Conseil pour le choix des témoins :
Plutôt qu’un ami proche, privilégiez une personne qui travaille sur le même horaire ou qui connaît bien l’organisation du travail.


10) Relations avec les revendications des travailleurs : médiation et planification parallèle

Un emploi sans assurance s'accompagne souvent de salaires impayés, d'heures supplémentaires non rémunérées, d'indemnités de congés payés, de congés annuels non pris, d'indemnités de licenciement/préavis..

La distinction cruciale ici est la suivante :

  • Détermination du service: Priorité à la correction de l'inscription à la sécurité sociale.

  • Revendications liées au travail: l'accent est mis sur les revendications financières et les indemnisations.

Dans les conflits du travail, la médiation obligatoire devient souvent une condition préalable à toute action en justice. Par conséquent, deux procédures distinctes peuvent être planifiées simultanément pour une même affaire

  1. stratégie de poursuite pour détermination de service

  2. Stratégie de médiation et de recouvrement de créances

Il est essentiel de noter que,
dans les deux cas, vos descriptions de « date, salaire, poste et horaire de travail » doivent être cohérentes. L'incohérence est la tactique de défense favorite de la partie adverse.

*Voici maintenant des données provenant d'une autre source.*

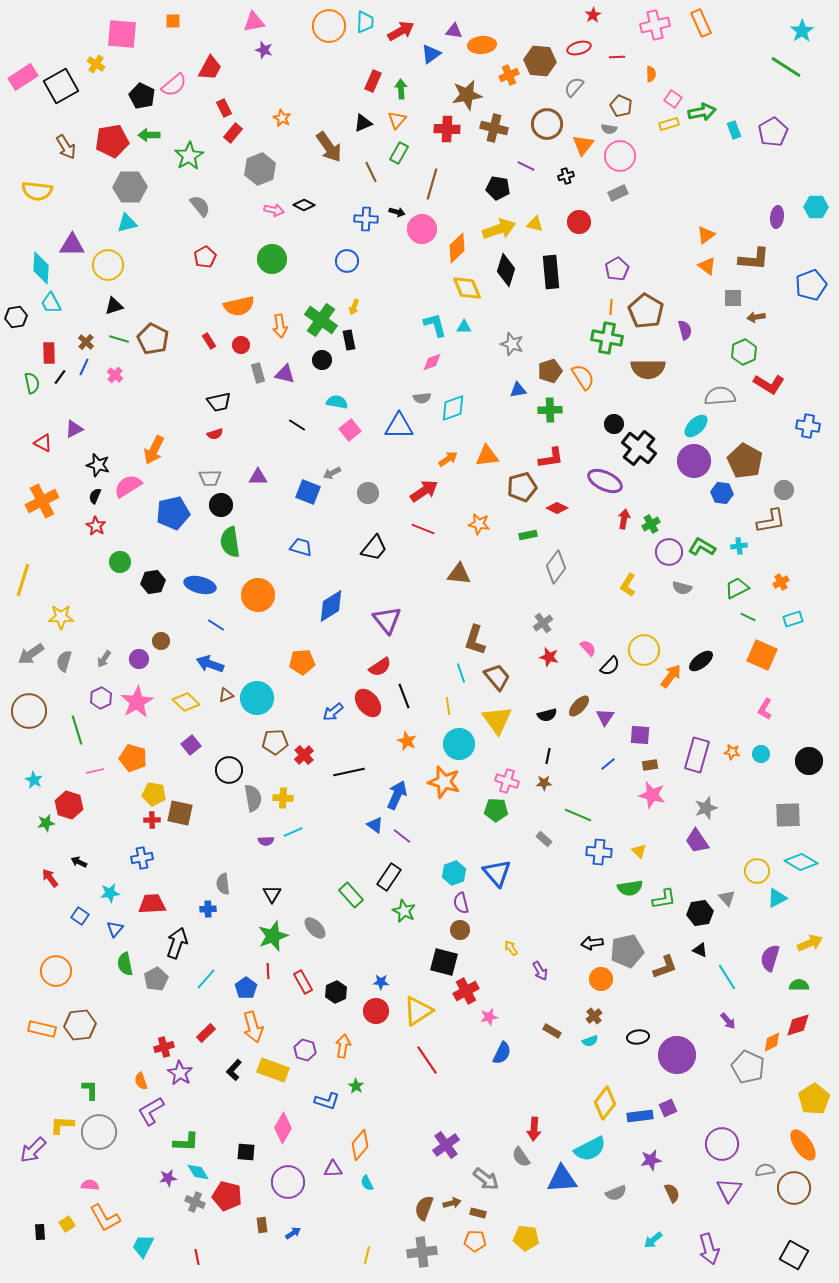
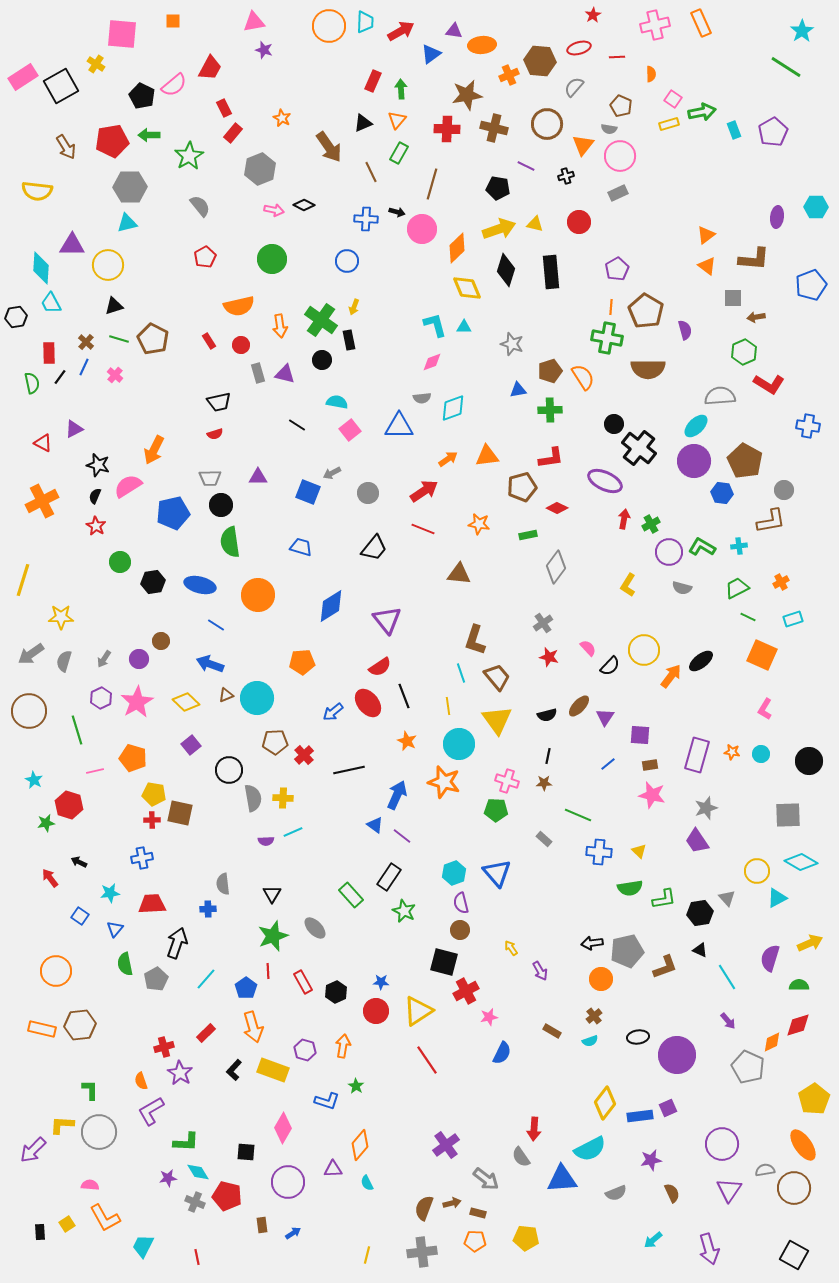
black line at (349, 772): moved 2 px up
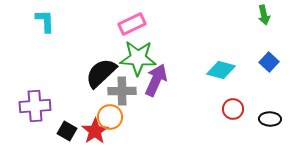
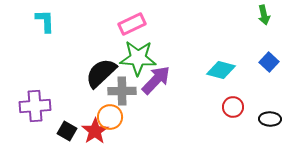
purple arrow: rotated 20 degrees clockwise
red circle: moved 2 px up
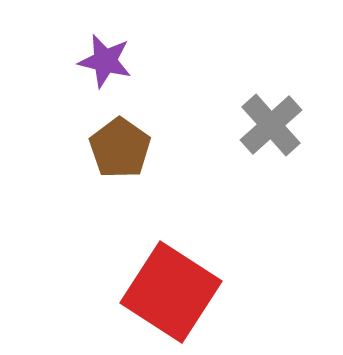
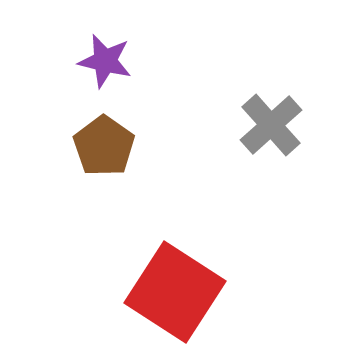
brown pentagon: moved 16 px left, 2 px up
red square: moved 4 px right
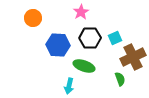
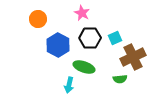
pink star: moved 1 px right, 1 px down; rotated 14 degrees counterclockwise
orange circle: moved 5 px right, 1 px down
blue hexagon: rotated 25 degrees clockwise
green ellipse: moved 1 px down
green semicircle: rotated 104 degrees clockwise
cyan arrow: moved 1 px up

11) Scénarios particuliers : situations qui compliquent l’affaire et nécessitent une planification minutieuse

11.1 Système de paiement en espèces et de déclaration du salaire minimum

Ces fichiers indiquent le montant déposé par la banque, mais pas le montant payé en espèces. Pour preuve :

  • Outre les petits paiements réguliers effectués les mêmes jours, des messages indiquaient également l'existence de paiements en espèces

  • Caractéristiques du poste et salaires comparables

  • Il devient important que les revenus soient cohérents avec le niveau des tâches et des responsabilités

11.2 Relation entre le sous-traitant et le maître d'ouvrage

Il est possible de travailler dans un seul endroit tout en ayant des fiches de paie différentes, des noms d'entreprise différents et des succursales différentes. Dans ce cas :

  • Sous la direction de qui travaillez-vous ?

  • À quelle organisation de travail appartenez-vous ?

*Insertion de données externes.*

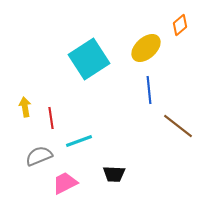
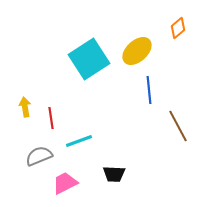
orange diamond: moved 2 px left, 3 px down
yellow ellipse: moved 9 px left, 3 px down
brown line: rotated 24 degrees clockwise
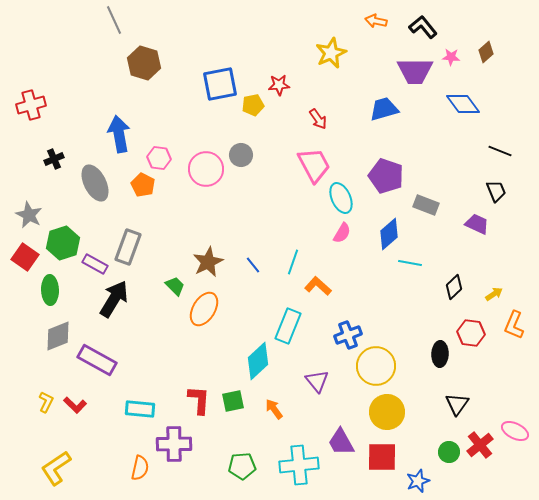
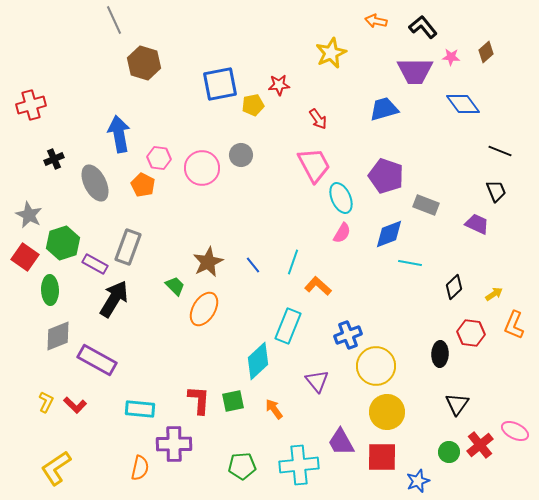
pink circle at (206, 169): moved 4 px left, 1 px up
blue diamond at (389, 234): rotated 20 degrees clockwise
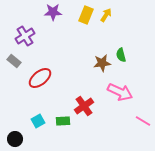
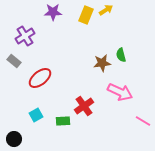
yellow arrow: moved 5 px up; rotated 24 degrees clockwise
cyan square: moved 2 px left, 6 px up
black circle: moved 1 px left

  • le travail est effectué ou non sur le lieu de travail de l'employeur principal
    devient un élément central de l'affaire.

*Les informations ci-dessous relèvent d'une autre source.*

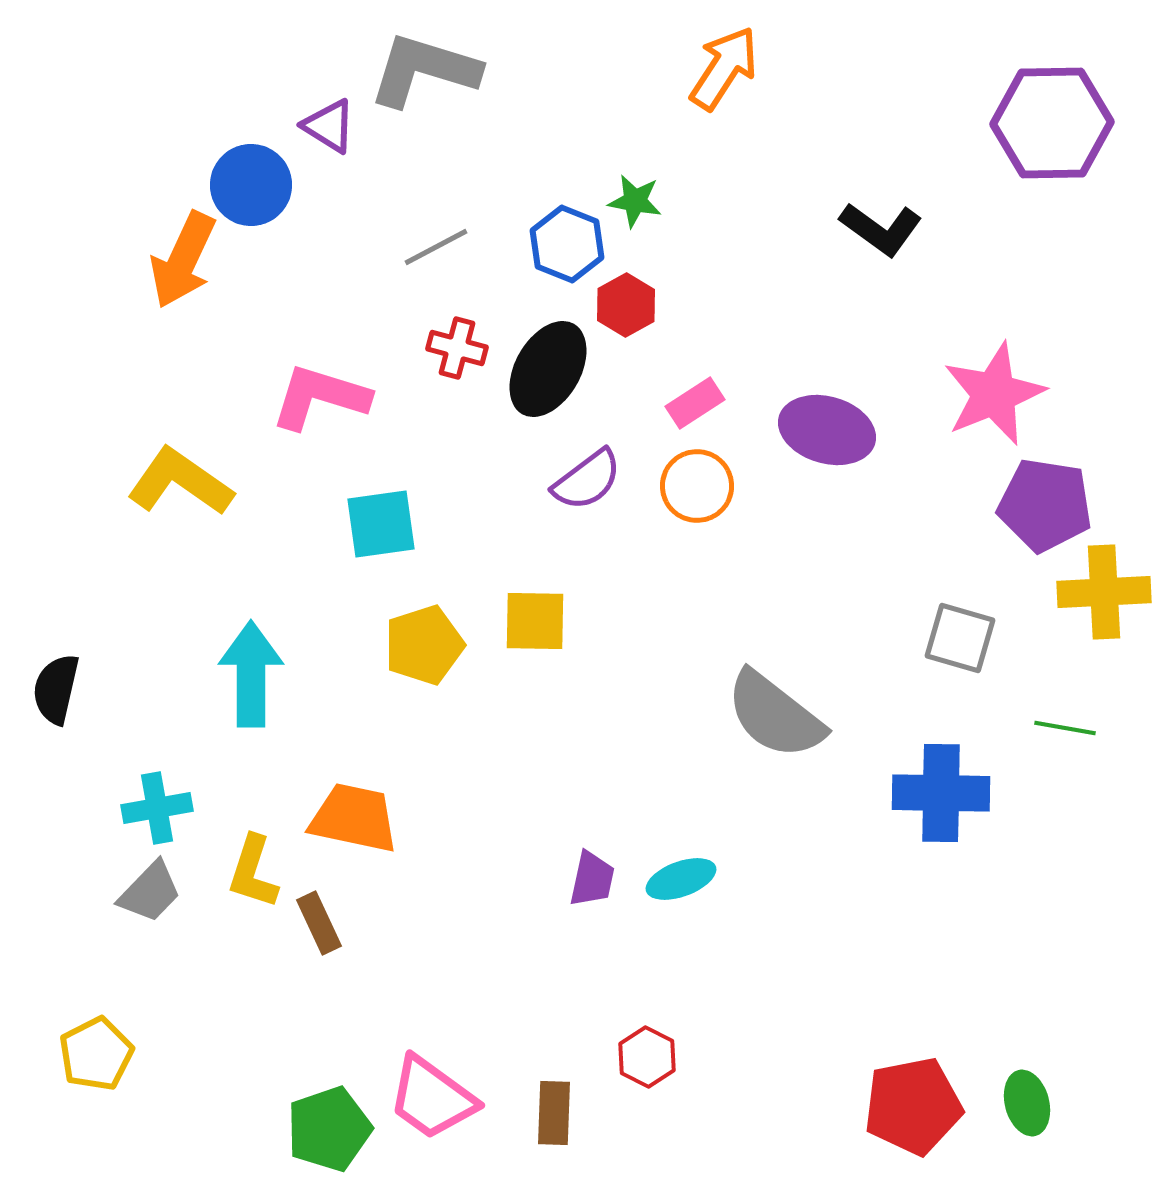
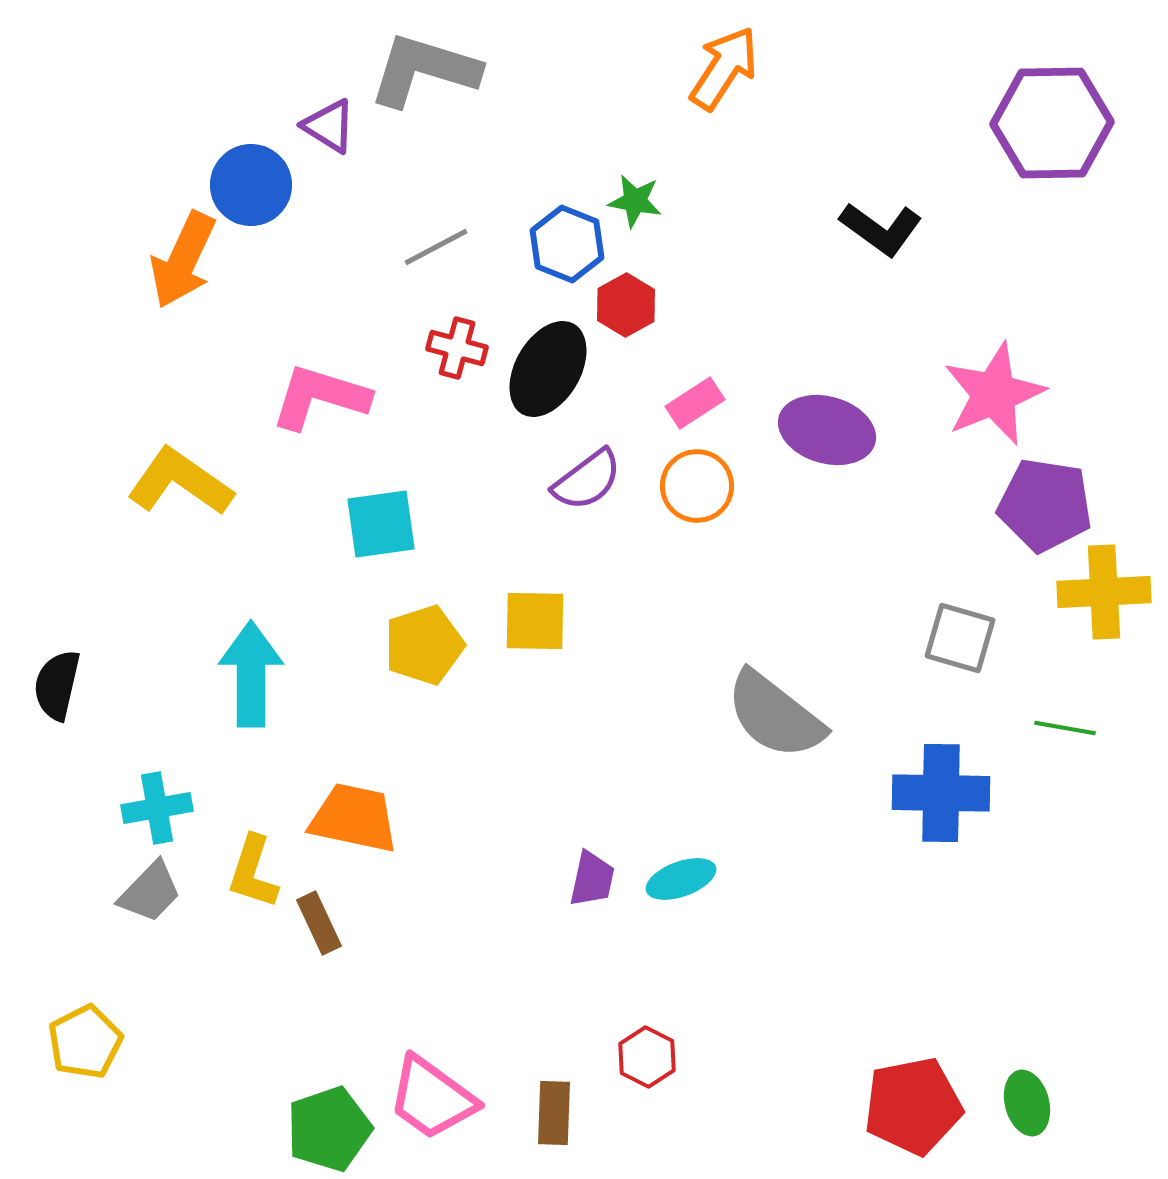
black semicircle at (56, 689): moved 1 px right, 4 px up
yellow pentagon at (96, 1054): moved 11 px left, 12 px up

11.3 Travail à domicile / télétravail

La vérification sur place devient difficile. Dans ce cas, les preuves sont plus abondantes :

  • enregistrements de connexion au système

  • Tickets de tâches, enregistrements CRM

  • Courriel et rapports sur le trafic

  • aux enregistrements des réunions en ligne
    .

11.4 Si le lieu de travail a fermé

L'audit réduit les risques de surprendre quelqu'un en flagrant délit. La valeur des témoignages et des preuves écrites s'en trouve considérablement accrue. De plus, des facteurs tels que le statut d'immatriculation de l'entreprise, son transfert et sa liquidation deviennent essentiels pour identifier le défendeur.

Conclusion : La clé du succès est « temps + preuves + stratégie »

La plus grande erreur en cas d'emploi non assuré est d'envisager le problème de manière unilatérale, en se disant par exemple : « Je vais me plaindre et ce sera réglé » ou « Je vais intenter un procès et je suis sûr de gagner ». La démarche réaliste est la suivante :

  • Si l'enquête est en cours : application concrète + garantie de preuves pour augmenter les chances de détection lors de l'inspection.

  • Si la période écoulée est longue ou si le lieu de travail a fermé : Réseau de preuves approprié pour la détermination du service en cas de litige + gestion des risques liés au temps

  • En cas de créances en jeu : maintenir la cohérence du récit avec le plan de médiation et le plan de poursuite concernant les créances.

Un dossier bien structuré fait toute la différence, non seulement en termes de « jours de prime », mais aussi en matière de retraite, de santé, d'accidents du travail et de réclamations liées au travail.